The geography of Eiffel Tower views is more complex than it first appears. The most celebrated vantage points — the Trocadéro, the Champ de Mars, the Seine bridges — are public spaces. For private views from a hotel room, the optimal positions are specific: north of the tower from the Trocadéro side (16th arrondissement), directly east across the Champ de Mars (15th), or from elevated positions in the 7th and 8th that look across rooftop Paris to the tower on the horizon.
The Shangri-La Hotel Paris, in a former Bonaparte family palace on the Avenue d'Iéna, offers what is universally considered the finest hotel view of the tower — from the upper suites, the Eiffel Tower fills the window directly across the Seine, with no intervening buildings or infrastructure. The light at sunset, when the tower turns gold before the sky darkens, is something that guests describe in the language usually reserved for works of art.
For the tower's hourly light show (which runs until 1 AM in summer), a hotel with a west-facing terrace or balcony is worth the upgrade. The Pullman Paris Tour Eiffel has positioned its rooftop bar specifically for this spectacle; the Hotel Eiffel Trocadéro has several rooms where the show is visible lying in bed. These aren't incidental features — they're nightly events that justify the planning.

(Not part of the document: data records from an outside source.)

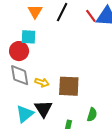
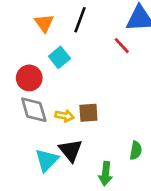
red line: (91, 16) -> (122, 46), moved
cyan square: (28, 37) -> (59, 57), moved, turned -35
brown square: (69, 86) -> (88, 113), moved, size x0.7

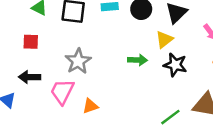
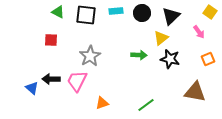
black arrow: (30, 77) -> (51, 79), moved
orange triangle: (90, 106) -> (102, 103), moved
green line: (170, 117) -> (146, 105), moved

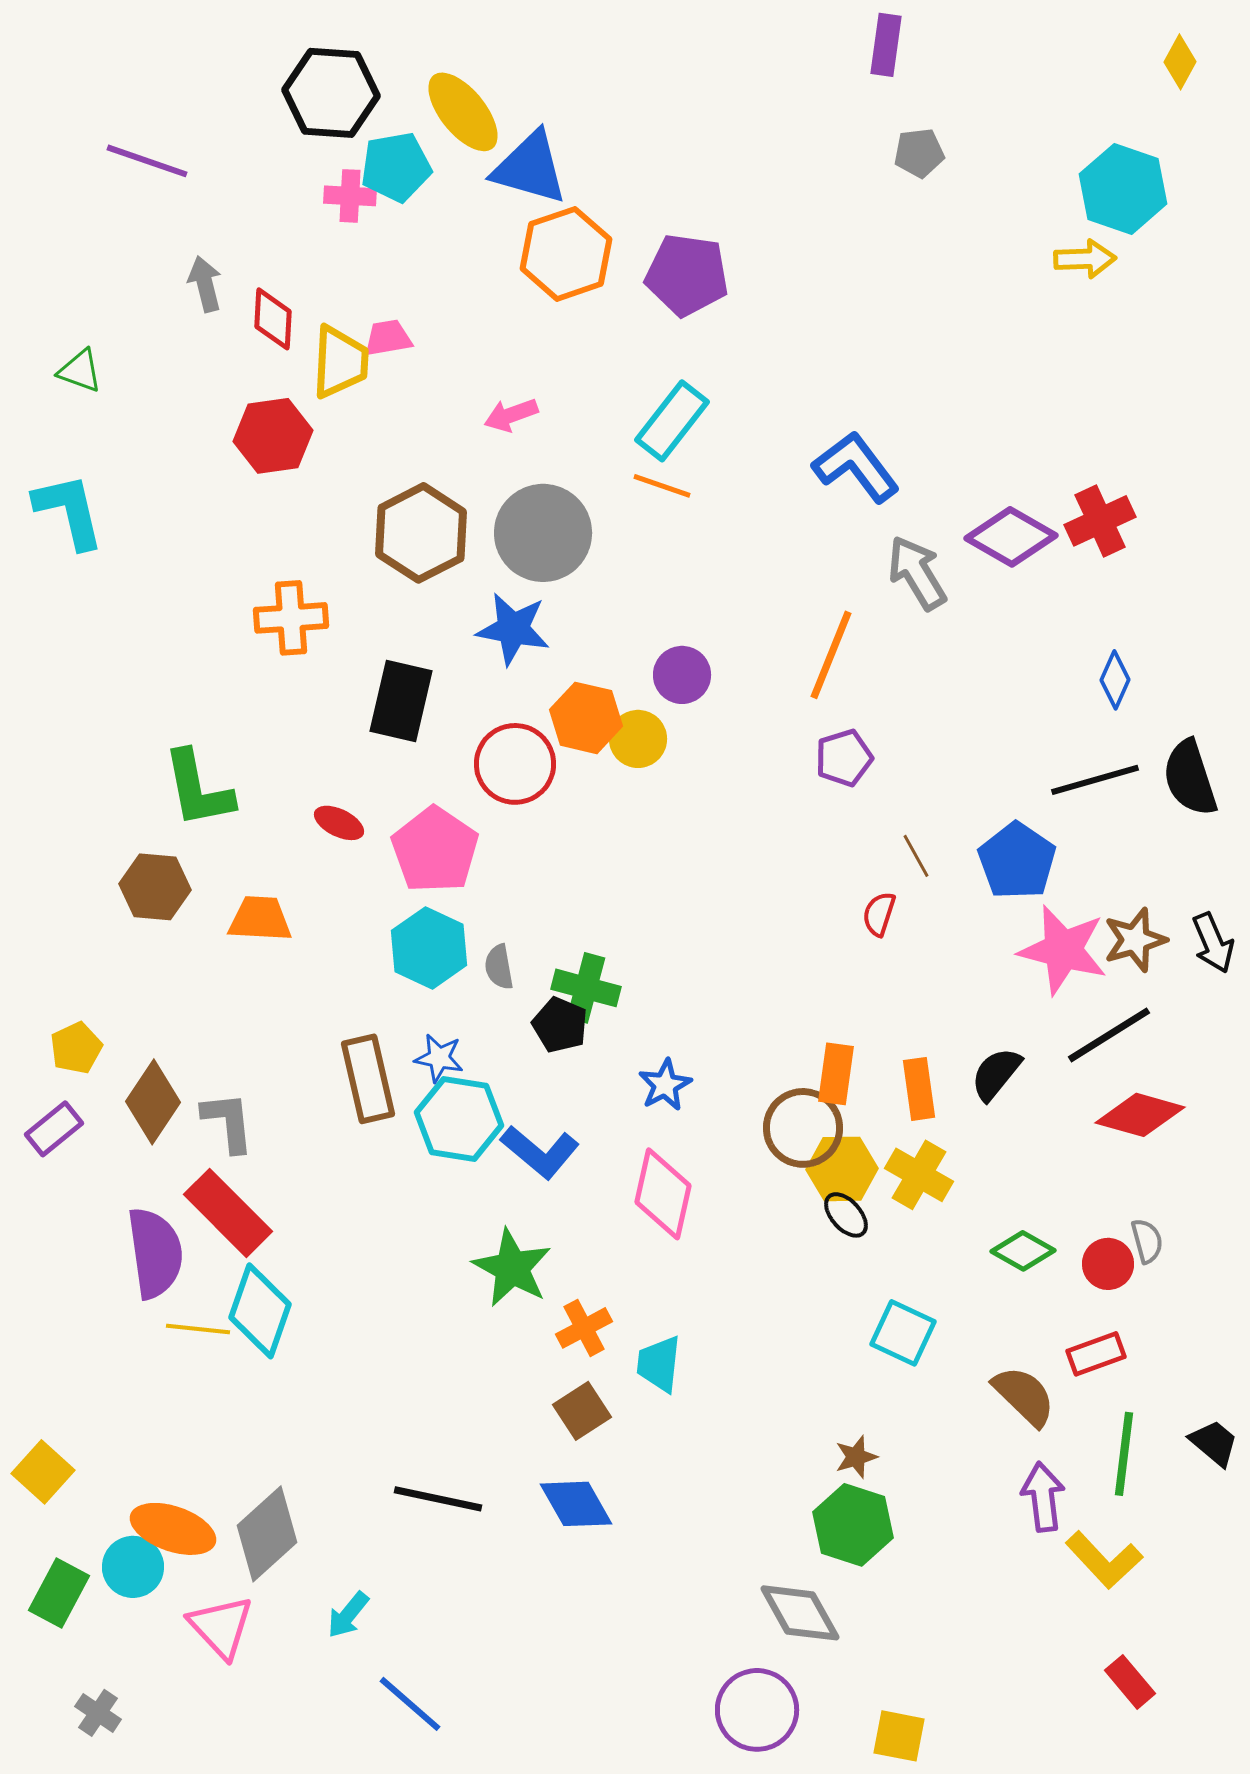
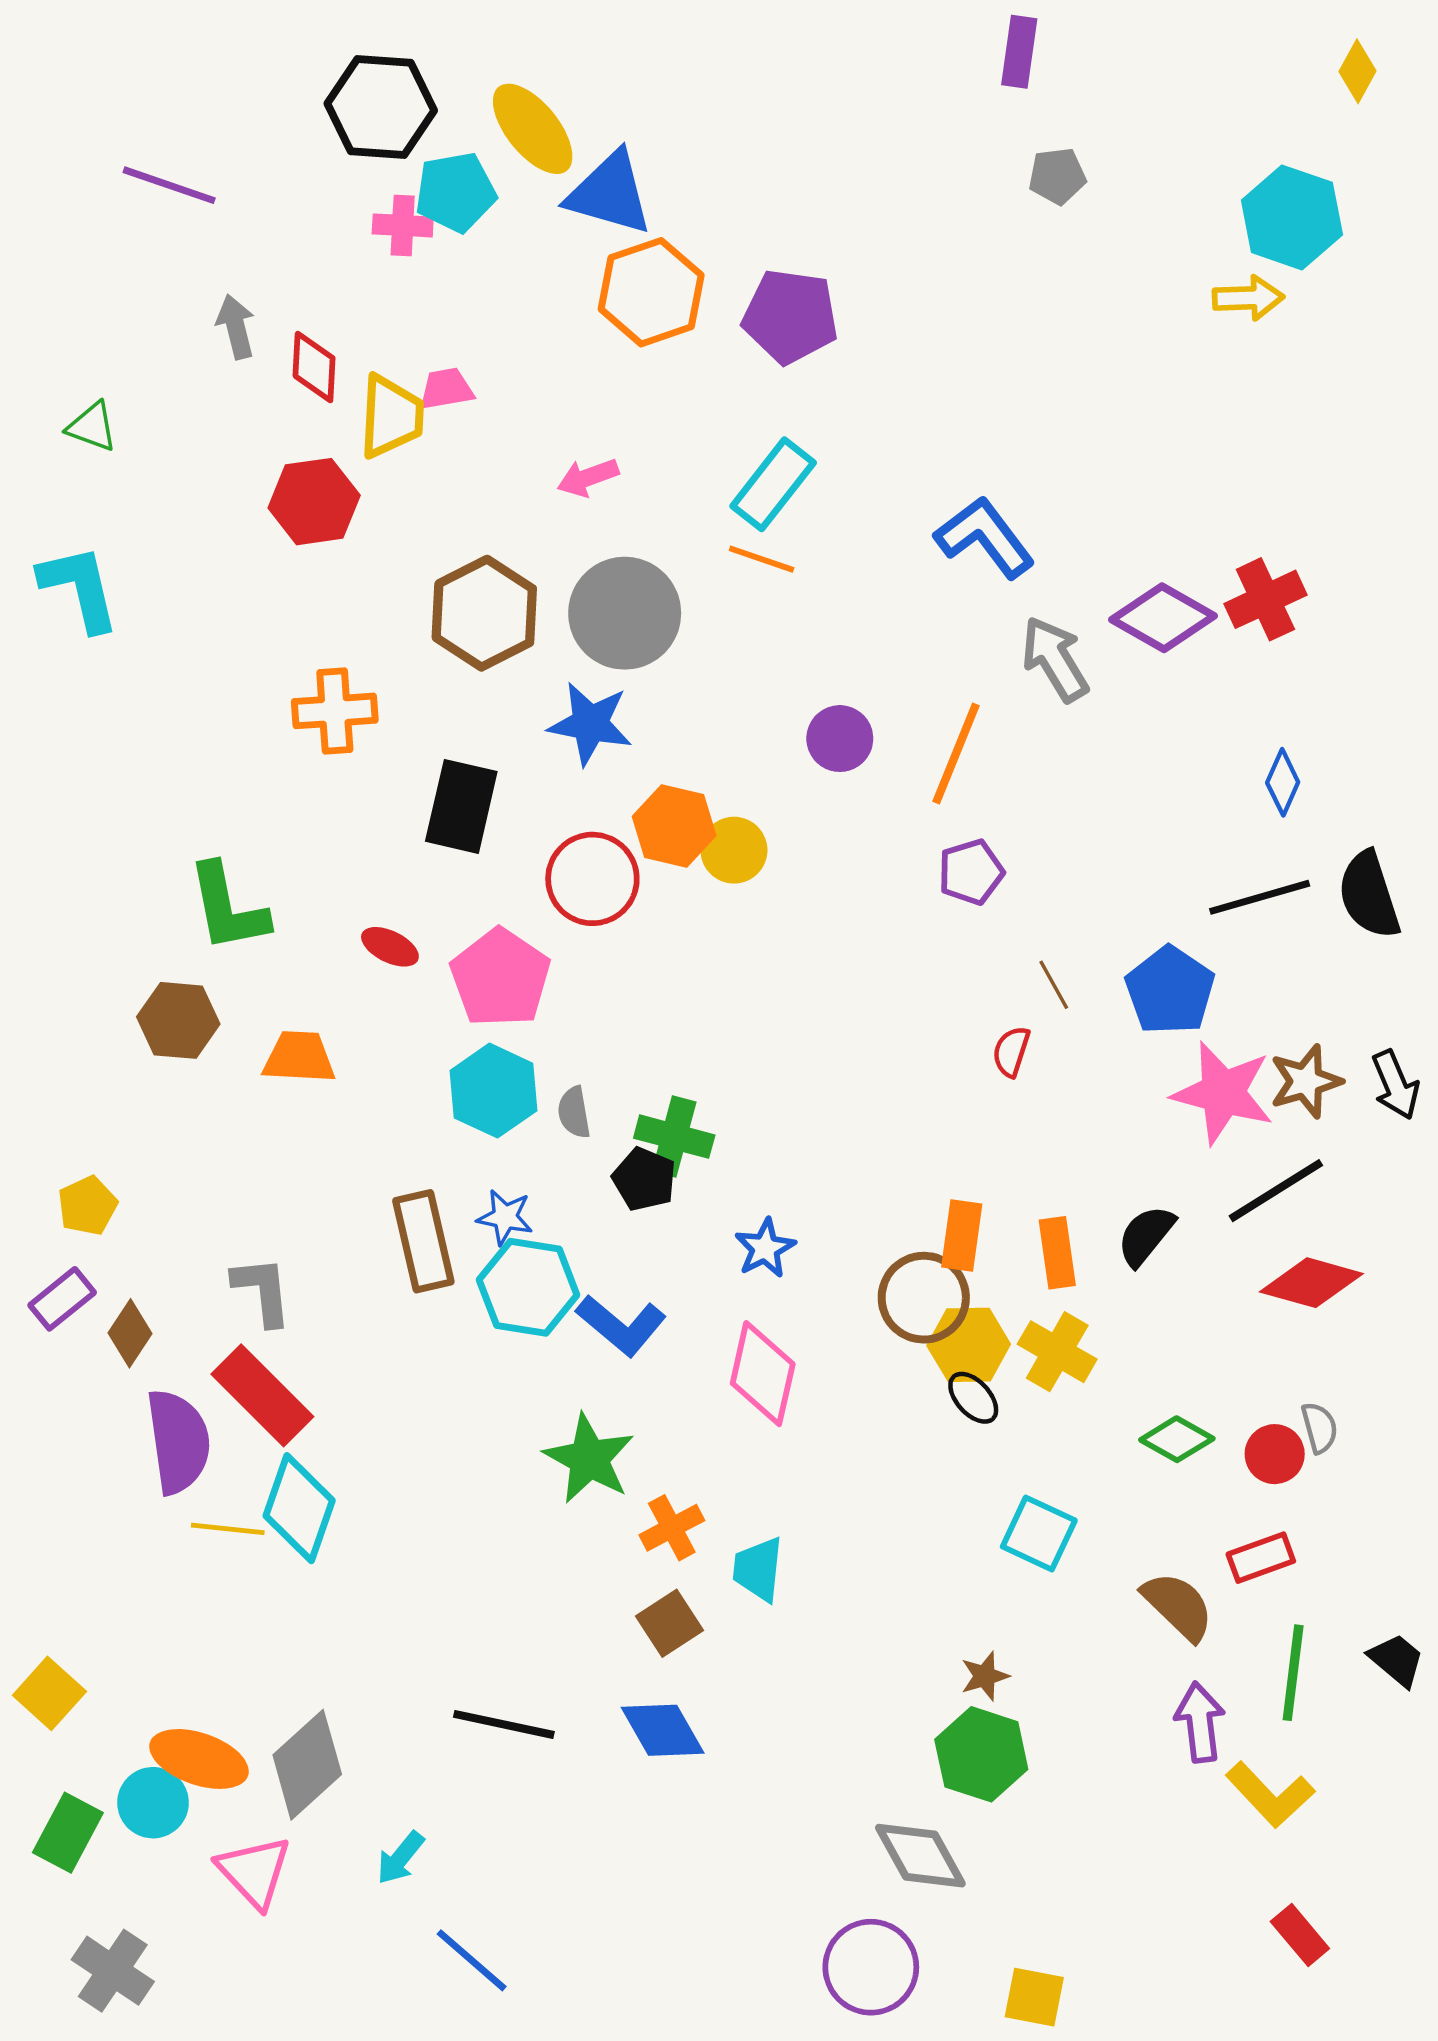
purple circle: (682, 675) -> (840, 739), moved
brown diamond: (153, 1102) -> (130, 1333), moved, size x0.7
gray cross: (98, 1713) -> (113, 1971), size x1.5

Beyond the dedicated tower-view hotels, several properties offer partial or seasonal views that are worth specifying at booking: the upper floors of the Hôtel Lutetia (Saint-Germain) offer a distant but unmistakable tower silhouette; certain rooms at the Terrass'' Hotel in Montmartre frame the tower in the distance against the full Paris skyline — a view that contains more of the city's story than any direct close-up.